Involving individuals in the manufacturing strategy formation: Strategic consensus among workers and managers
Decisions made and actions taken by individuals in the operations function impact the formation of a company’s manufacturing strategy (MS). Therefore, it is important that the MS is understood and agreed on by all employees, that is, strategic consensus among the individuals in the operations function is essential. This research contributes to the current body of knowledge by including a workers’ perspective on MS formation. It is the workers on the shop floor who bring the MS to life in the actual operations through their daily decisions and actions. The MS falls short if the priorities outlined do not materialise in practice as intended. The purpose of this research is to investigate how the individuals in the operations function perceive the MS in order to understand how these individuals are involved in the MS formation. The research is based on five studies, differing by evidence, as follows: one theoretical, three qualitative in the setting of small and medium-sized enterprises (SMEs), and one quantitative at a large company.

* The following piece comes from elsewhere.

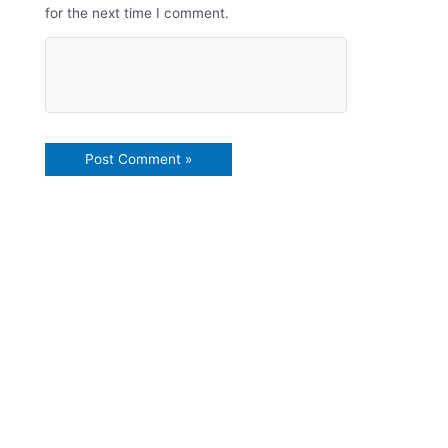
for the next time I comment.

Based on the findings presented in the six appended papers, the results show that empirically and conceptually, workers have been overlooked or given a passive role in the MS formation. Empirically, it is seen that workers and managers do not have a shared understanding of the underlying reasons for strategic priorities; hence, the level of strategic consensus is low. Furthermore, the level of strategic consensus varies among the different MS dimensions depending on their organisational level. Moreover, the empirical findings reveal that internal contextual factors influence the individuals’ perceptions of the MS and the possibilities for strategic consensus. Regarding the external context, the results show that major customers’ strategies influence the subcontractor SMEs’ MS formation. The usage of means of communication in the operations function has also shown to be of importance for how the MS is perceived. Conceptually, the findings indicate that the MS literature tends to treat individuals in the operations function in a deterministic manner; individuals on the shop floor are regarded as manufacturing resources. To ensure a successful MS formation process, where the patterns of the decisions made by the individuals in the operations function forms the MS, the view on human nature within the MS requires a more voluntaristic approach. This research suggests to view the MS formation as an iterative “patterning process” which builds on a reciprocal relationship between workers and managers. The introduction of the patterning process contributes to the research on MS formation by explaining the perception range within the hierarchical levels, by re-defining the hierarchical levels included in the MS formation and by detailing the activities in the MS formation.